[[ Data for the task open ]]
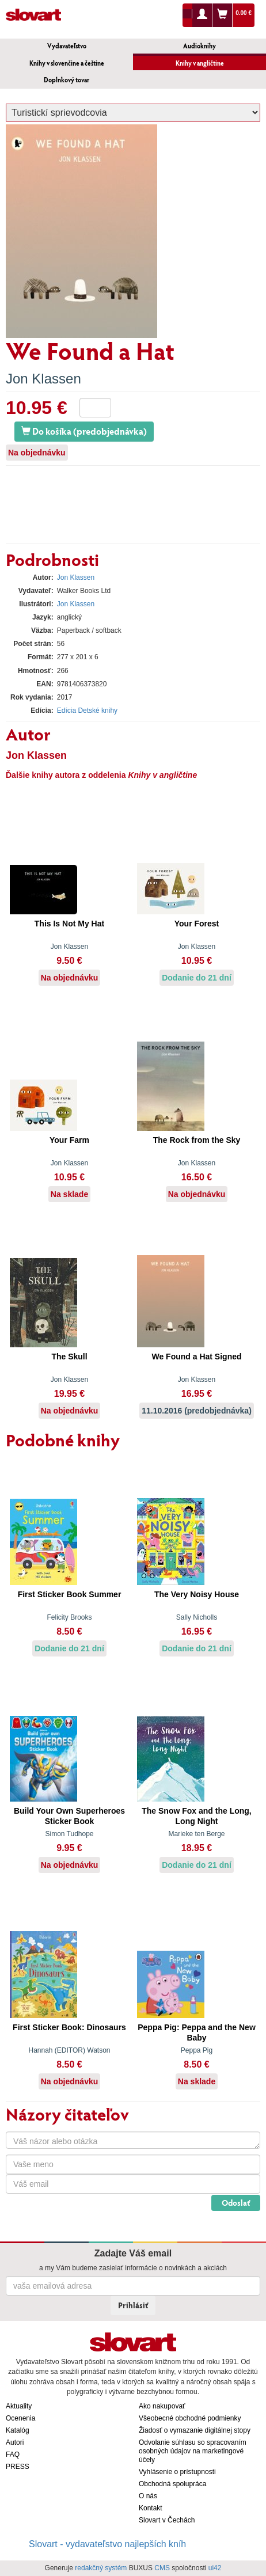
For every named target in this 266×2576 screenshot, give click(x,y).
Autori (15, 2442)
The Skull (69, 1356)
[[ Data for the task closed ]]
[[ Data for the task open ]]
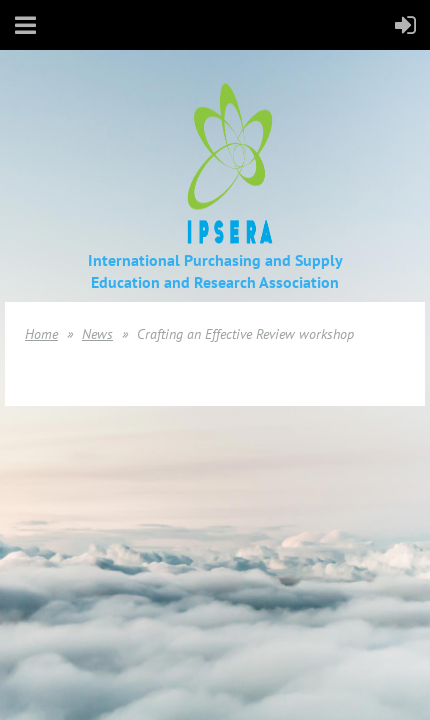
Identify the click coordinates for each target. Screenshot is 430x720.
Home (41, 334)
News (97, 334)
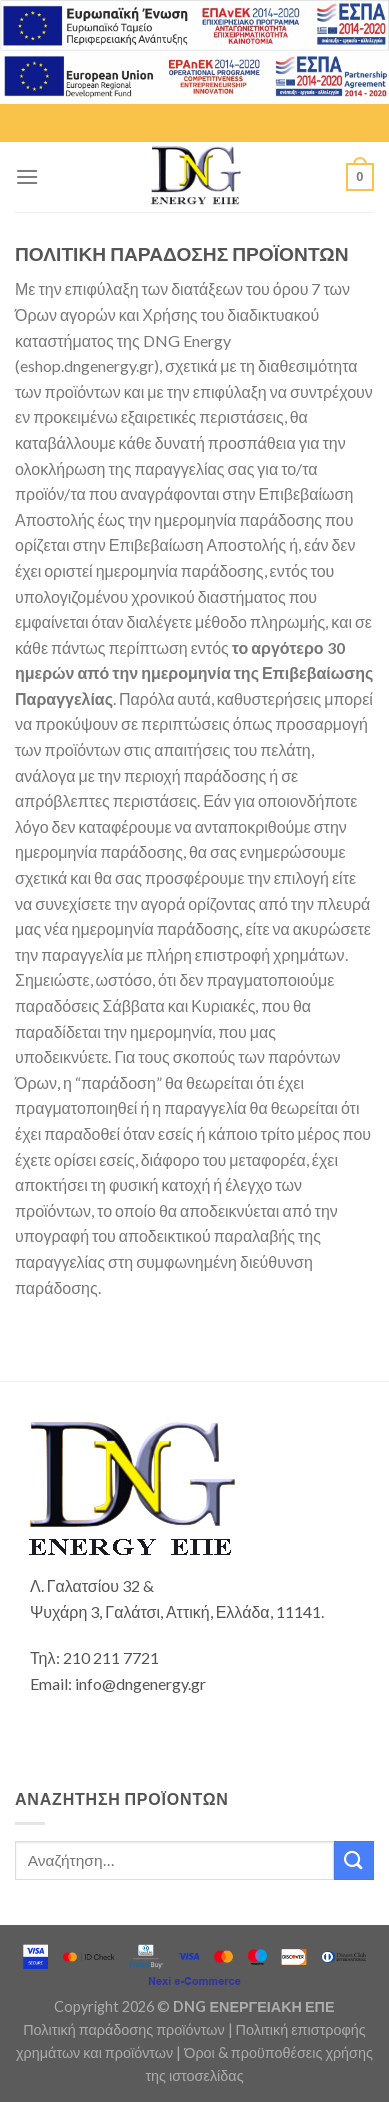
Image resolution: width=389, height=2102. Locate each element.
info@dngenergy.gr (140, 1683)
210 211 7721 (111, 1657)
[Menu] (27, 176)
[[ Data for the task closed ]]
__Task instructions__: Will you return exactly the lines above from the one with "For every named" down to the one with "The Skull (69, 1356)", counting both as part of the range?

__Exercise answer__:
For every named target in this 266×2576 screenshot, give click(x,y).
Autori (15, 2442)
The Skull (69, 1356)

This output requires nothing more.